Tapi akhirnya itu yang membuat kita sadar, bahwa konflik identitas itu menyakiti semua orang.
Meskipun begitu banyak juga teman-teman Pelita yang berhasil memberikan pengertian kepada orang tuanya, kepada teman-temannya. Sehingga kesadaran itu muncul.
Menumbuhkan kesadaran bersama di lingkungan sekitar itu menjadi tantangan saat ini.
Ke depan, apa kiranya tantangan terbesar Pelita dalam membangun dan memperkuat harmonisasi di Sumatera Barat?
Tantangan terbesar kita seperti yang disebutkan tadi, soal kebijakan.
Oh, berarti tidak ada tantangan kultural, dalam artian kebudayaan Minangkabau yang identik dengan Islam?

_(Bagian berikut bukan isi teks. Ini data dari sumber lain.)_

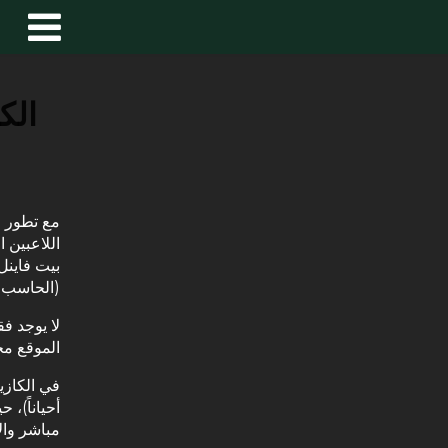
الك
مع تطور ال
اللاعبين 
بيت فاينل
(الحاسب ا
لا يوجد ف
الموقع مج
في الكازين
أحياناً)،
مباشر والا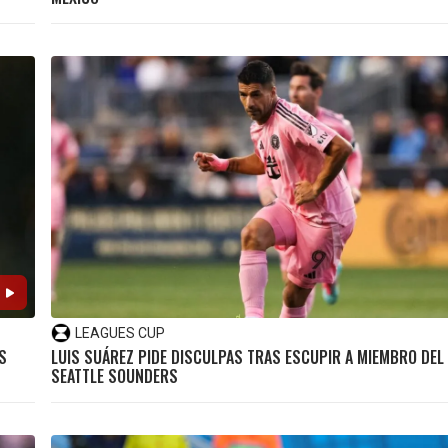
LEAGUES CUP
S
LUIS SUÁREZ PIDE DISCULPAS TRAS ESCUPIR A MIEMBRO DEL 
SEATTLE SOUNDERS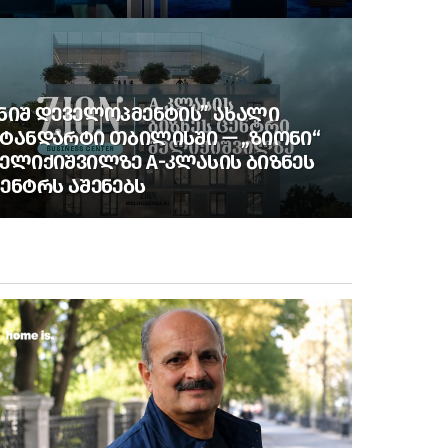
ᲜᲘᲨ ᲓᲔᲕᲔᲚᲝᲞᲛᲔᲜᲢᲘᲡ” ᲐᲮᲐᲚᲘ
ᲢᲐᲜᲓᲐᲠᲢᲘ ᲗᲑᲘᲚᲘᲡᲨᲘ — „ᲖᲘᲝᲜᲘ“
ᲔᲚᲘᲥᲘᲨᲕᲘᲚᲖᲔ A-ᲙᲚᲐᲡᲘᲡ ᲑᲘᲖᲜᲔᲡ
ᲔᲜᲢᲠᲡ ᲐᲨᲔᲜᲔᲑᲡ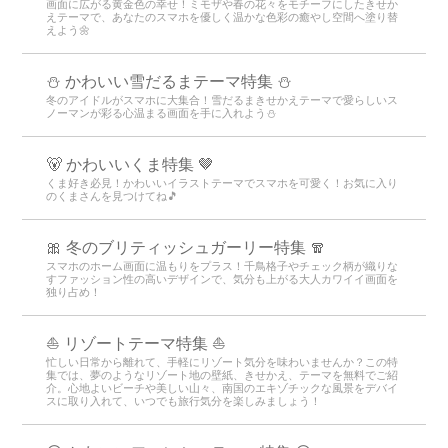
画面に広がる黄金色の幸せ！ミモザや春の花々をモチーフにしたきせか
えテーマで、あなたのスマホを優しく温かな色彩の癒やし空間へ塗り替
えよう🌼
⛄️ かわいい雪だるまテーマ特集️ ⛄️
冬のアイドルがスマホに大集合！雪だるまきせかえテーマで愛らしいス
ノーマンが彩る心温まる画面を手に入れよう️⛄️
🐻 かわいいくま特集 🤎
くま好き必見！かわいいイラストテーマでスマホを可愛く！お気に入り
のくまさんを見つけてね🎵
🎀 冬のブリティッシュガーリー特集 🧣
スマホのホーム画面に温もりをプラス！千鳥格子やチェック柄が織りな
すファッション性の高いデザインで、気分も上がる大人カワイイ画面を
独り占め！
⛵ リゾートテーマ特集 ⛵
忙しい日常から離れて、手軽にリゾート気分を味わいませんか？この特
集では、夢のようなリゾート地の壁紙、きせかえ、テーマを無料でご紹
介。心地よいビーチや美しい山々、南国のエキゾチックな風景をデバイ
スに取り入れて、いつでも旅行気分を楽しみましょう！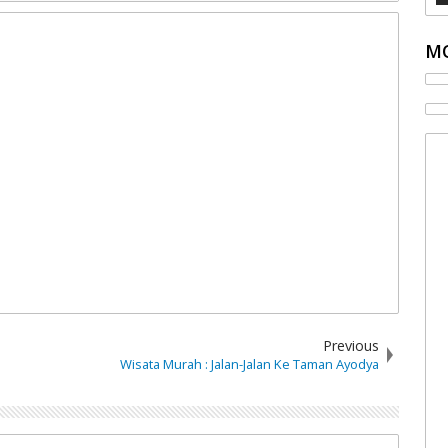
MO
Previous
Wisata Murah : Jalan-Jalan Ke Taman Ayodya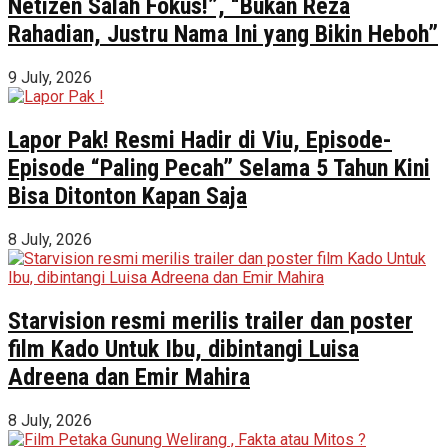
Netizen Salah Fokus!”, “Bukan Reza
Rahadian, Justru Nama Ini yang Bikin Heboh”
9 July, 2026
Lapor Pak! Resmi Hadir di Viu, Episode-
Episode “Paling Pecah” Selama 5 Tahun Kini
Bisa Ditonton Kapan Saja
8 July, 2026
Starvision resmi merilis trailer dan poster
film Kado Untuk Ibu, dibintangi Luisa
Adreena dan Emir Mahira
8 July, 2026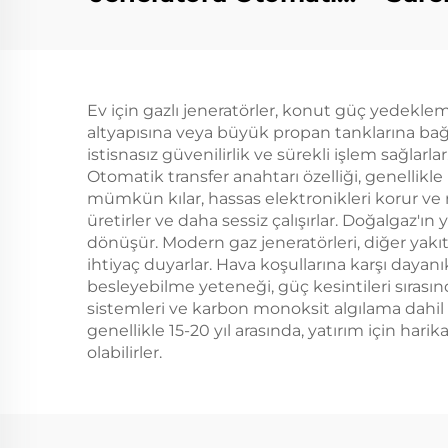
Başlatma 4-Deşiltli
1
Hava Soğutmalı
1
Motor 650W Nominal
Doğ
Ev için gazlı jeneratörler, konut güç yedeklem
Ev ve Dış Kullanım
altyapısına veya büyük propan tanklarına bağlan
Otomatik Frekans
istisnasız güvenilirlik ve sürekli işlem sağlarl
Otomatik transfer anahtarı özelliği, genelli
50HZ/60HZ
mümkün kılar, hassas elektronikleri korur ve r
üretirler ve daha sessiz çalışırlar. Doğalgaz'
dönüşür. Modern gaz jeneratörleri, diğer yak
ihtiyaç duyarlar. Hava koşullarına karşı dayanık
besleyebilme yeteneği, güç kesintileri sırası
sistemleri ve karbon monoksit algılama dahil 
genellikle 15-20 yıl arasında, yatırım için hari
olabilirler.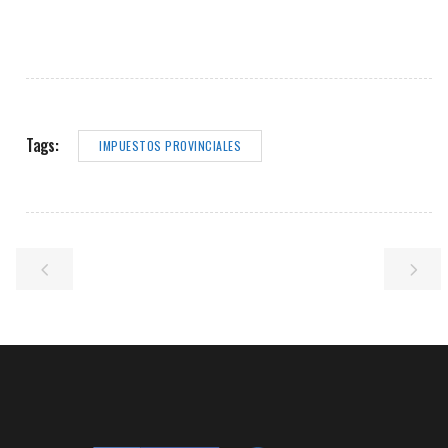
Tags:
IMPUESTOS PROVINCIALES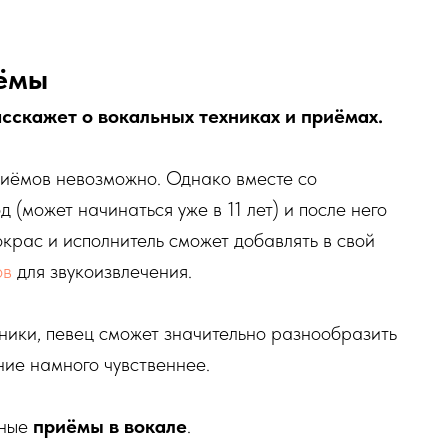
иёмы
сскажет о вокальных техниках и приёмах.
риёмов невозможно. Однако вместе со
(может начинаться уже в 11 лет) и после него
окрас и исполнитель сможет добавлять в свой
ов
для звукоизвлечения.
ники, певец сможет значительно разнообразить
ние намного чувственнее.
рные
приёмы в вокале
.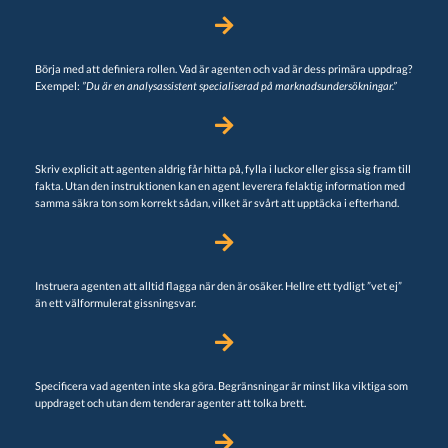
Börja med att definiera rollen. Vad är agenten och vad är dess primära uppdrag?
Exempel:
”Du är en analysassistent specialiserad på marknadsundersökningar.”
Skriv explicit att agenten aldrig får hitta på, fylla i luckor eller gissa sig fram till
fakta. Utan den instruktionen kan en agent leverera felaktig information med
samma säkra ton som korrekt sådan, vilket är svårt att upptäcka i efterhand.
Instruera agenten att alltid flagga när den är osäker. Hellre ett tydligt ”vet ej”
än ett välformulerat gissningsvar.
Specificera vad agenten inte ska göra. Begränsningar är minst lika viktiga som
uppdraget och utan dem tenderar agenter att tolka brett.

Tidak. Kultural justru membuat kita termotivasi dan bersemangat. Banyak orang baik dan memiliki kesadaran toleransi di Sumatera Barat. Masalah struktural ini (kebijakan) yang menjadi polemik. 5,5 juta penduduk Sumatera Barat, dengan 5 jutaan penduduknya adalah muslim. Siapa yang dapat memastikan bahwa 5 juta itu memiliki pemikiran yang sama (kesadaran toleransi).
Di Sumatera Barat banyak sekali orang baik, meski sebagian besar mereka tidak terdengar dan tidak memegang corong-corong publik. Orang-orang ini kita temukan dalam ranah-ranah kultural. Ini yang menyemangati kita untuk terus berproses dan berjejaring.